The Frankfort & Lexington Railroad Company was incorporated on the 28th of February, 1848, the state by the terms of the charter reserving the right to demand of the company the same rate of tax on each one hundred dollars of its stock “as is by law collectible for state purposes.” By an act of February 16, 1858, these two companies, in accordance with an agreement previously made, undertook to transact the business of each under one management, with a proviso contained in the agreement “that all the taxes of the capital stock, and all taxes and insurance on property not used in the joint undertaking, should be paid by the company owning the property.” The charters of these two companies were so amended by the act of February 2, 1866, as to authorize them to construct, equip, and operate a branch railroad from any point on the line of their roads above Lagrange to the Ohio River, or to a point at or near the cities of Covington or Newport.

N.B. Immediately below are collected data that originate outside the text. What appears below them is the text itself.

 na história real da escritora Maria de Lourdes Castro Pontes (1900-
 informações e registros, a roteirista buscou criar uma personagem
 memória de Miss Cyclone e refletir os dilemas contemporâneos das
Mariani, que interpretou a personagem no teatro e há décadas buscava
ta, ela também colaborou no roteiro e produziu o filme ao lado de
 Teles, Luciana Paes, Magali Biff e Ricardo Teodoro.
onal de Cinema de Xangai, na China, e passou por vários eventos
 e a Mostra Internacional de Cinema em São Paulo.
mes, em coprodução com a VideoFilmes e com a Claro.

*45It is provided in this amended act “ that in the construction and operátion of any road so built said railroads shall have all the rights, powers, and privileges conferred by the charter of the Louisville & Frankfort Railroad Company and the various amendments thereto. It is further provided that the Frankfort & Lexington Railroad Company may increase its capital stock three hundred thousand dollars, and the Frankfort & Louisville Railroad Company seven hundred thousand dollars.”

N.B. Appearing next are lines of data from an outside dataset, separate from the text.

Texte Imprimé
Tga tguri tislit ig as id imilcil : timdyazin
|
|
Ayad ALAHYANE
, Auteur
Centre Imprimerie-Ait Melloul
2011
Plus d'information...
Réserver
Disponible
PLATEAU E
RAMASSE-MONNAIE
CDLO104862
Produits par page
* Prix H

The branch road, known as the Short-line Road, was constructed by the two companies, and after its completion an act of the legislature was passed on the 8th of February, 1870, consolidating the two companies into a single corporation, called the Louisville, Cincinnati & Lexington Railroad Company. This enactment, with a view doubtless of regulating and determining the rights of the two companies with reference to their interests in the new corporation, fixed the capital stock of the Louisville & Frankfort Railroad Company at twenty-two thousand one hundred and ninety-two shares, of fifty dollars each, and that of the Frankfort & Lexington Railroad Company at five thousand one hundred and forty-seven shares, of one hundred dollars each. The shares of the new company were fixed at fifty dollars, and this latter corporation was invested with and succeeded to “ all the rights, privileges, and powers of the preceding companies out of which it had been created.”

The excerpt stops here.